ATLANTA — A common single nucleotide polymorphism (SNP) was associated with increased risk for developing stroke in childhood survivors who received cranial radiation therapy (CRT) for their primary cancer, according to results presented at the AACR Annual Meeting 2019, March 29–April 3.
“We have identified a genetic risk factor that confers a high risk of stroke among childhood cancer survivors treated with cranial radiation therapy,” said Yadav Sapkota, PhD, clinical research scientist at St. Jude Children’s Research Hospital. “Our findings can help better identify survivors who are at the highest risk for developing stroke and formulate intervention strategies to minimize their risk,” he said.

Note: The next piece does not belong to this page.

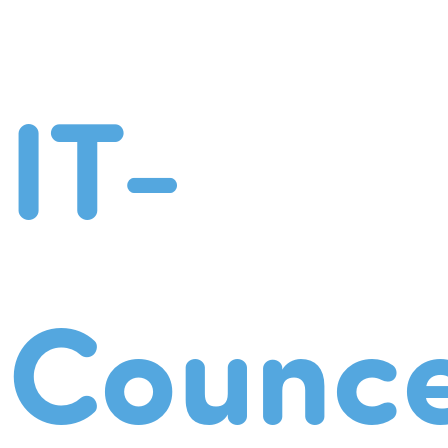
IT-
Counce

Childhood cancer survivors treated with CRT, or radiation to the brain, for their primary cancer are at an increased risk of developing stroke, said Sapkota. Compared to survivors who do not receive CRT, those who receive between 30 and 50 Gray (Gy) have a six-fold risk for developing stroke, while those who receive more than 50 Gy have an 11-fold risk for developing stroke, according to past studies, he added. “However, the stroke risk seems to vary within the same CRT dose group, even after accounting for other clinical and demographic factors,” Sapkota noted. “This indicated to us that there may be genetic predisposition that influences a CRT-exposed survivor’s risk for developing stroke,” he said.
To identify common SNPs (defined here as occurring in greater than 5 percent of the study population) associated with stroke risk, Sapkota and colleagues analyzed whole-genome sequencing data from 686 childhood cancer survivors treated with CRT for their primary cancer from the St. Jude Lifetime Cohort (SJLIFE) study; all survivors in this analysis were of European descent. Of these survivors, 116 (17 percent) developed clinically diagnosed stroke.
Following multivariable analysis, the authors found that CRT-exposed survivors harboring a common SNP on the 5p15.33 locus were nearly three times as likely to develop a stroke compared to CRT-exposed survivors without the SNP. The dose of radiation appeared to affect the SNP-risk association; survivors treated with 25-50 Gy had nearly five times the risk of developing stroke if they carried the SNP, while patients treated with less than 25 Gy or more than 50 Gy had roughly three times the risk of developing stroke if they carried the SNP.
“We found that the common SNP had the most pronounced effect on the risk for stroke following an intermediate dose of radiation,” noted Sapkota. “While survivors treated with greater than 50 Gy of radiation still have an increased risk of stroke if they carry the SNP, we hypothesize that higher doses of radiation displace the influence of genetics,” he said.
The researchers replicated the finding in two independent groups of survivors from the SJLIFE study, consisting of survivors of African ancestry who received CRT and survivors of European descent who did not receive CRT. “Results of the replication analysis suggest that a combination of CRT treatment and genetic factors can greatly increase childhood cancer survivors’ risk for developing stroke,” said Sapkota. “Survivors treated with CRT who carry this genetic variant can benefit from being monitored and counseled to minimize their modifiable cardiovascular risk factors,” he added.
A limitation of the study is the small sample size, which will require validation in additional cohorts, Sapkota said. Functional experiments are also needed to gain mechanistic insights underlying the link between the common SNP and risk of stroke among survivors treated with CRT – thereby informing potential intervention-based approaches.
This study was sponsored by the National Cancer Institute and ALSAC, the fundraising and awareness organization of St. Jude. Sapkota declares no conflict of interest.